Among the lines of the records, find all that carry the word "geluid" and copy them.

START Data for processing

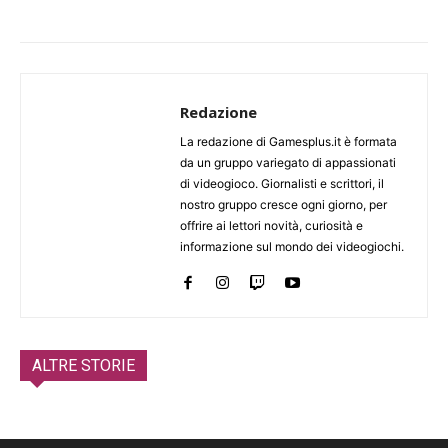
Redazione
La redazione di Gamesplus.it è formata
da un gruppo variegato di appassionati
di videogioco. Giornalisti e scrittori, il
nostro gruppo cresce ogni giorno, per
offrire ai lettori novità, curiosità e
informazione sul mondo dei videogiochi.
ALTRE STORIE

END Data for processing
START Data for processing

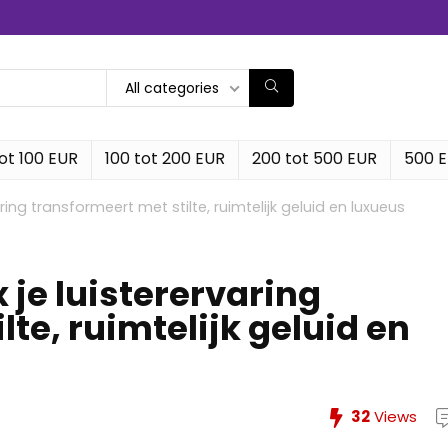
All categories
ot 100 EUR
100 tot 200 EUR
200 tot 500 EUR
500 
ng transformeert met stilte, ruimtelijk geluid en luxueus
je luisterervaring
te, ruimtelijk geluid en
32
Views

END Data for processing

* _Task result_
ng transformeert met stilte, ruimtelijk geluid en luxueus
te, ruimtelijk geluid en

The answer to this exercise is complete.